Part of the problem is that what you refer to as "neolithic" civilizations in the new world were actually much more comparable to the "Bronze age" civilizations of the old world in terms of social organization, civilization,and urbanization. This is the problem when using the simple 19th century stone ages/bronze age terminology developed to describe cultural developments in the old world to characterize the new world. Essentially, the shift to metallurgy (which in the old world was associated with the rise of cities, literacy, kingdoms, etc) did not occur at the same time in MesoAmerica. MesoAmerican civilization developed these attributes without metals, but could hardly be classified as "neolithic" in the old world sense.
 
What if you use animal dung as fertilizer, which generally wasn't available to the Native Americans? The fertilizer could overcome the difference in growing beans, and so you have more space for pure corn.
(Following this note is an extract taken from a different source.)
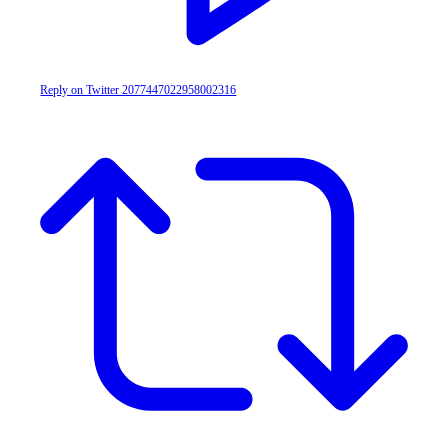
Reply on Twitter 2077447022958002316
Sure, manure would improve yields, but a diet of pure corn, even nixtamalized corn, isn't as good of a diet as a mixed one of corn and beans. Nixtamalization doesn't give you all the nutrients you need. Another protein source is needed, and beans will give you that. Growing both together would still be more economical since otherwise you would need to devote a field to each when the same amount of land could be used to grow almost double the food.
When they settled in the New World, European migrants were practicing monoculture. It caused problems in some areas, but ultimately it fed a much larger population than the Native Americans
What allowed the Europeans to feed more people isn't because they had monocultures (and a field in those days was hardly the monoculture that it is today). It was because the Europeans had the ability and desire to clear large tracts of land solely for agriculture. The Native Americans got most of their animal protein from hunting and thus were not able to clear cut the land and lacked the tools to do so anyway. Europeans, with their domesticated animals, had no need for maintaining the forest and could have much larger fields. Until the advent of chemical fertilizers and the Green Revolution, growing two or more crops on one piece of land is still going to be more economical for the most part than growing each crop separately.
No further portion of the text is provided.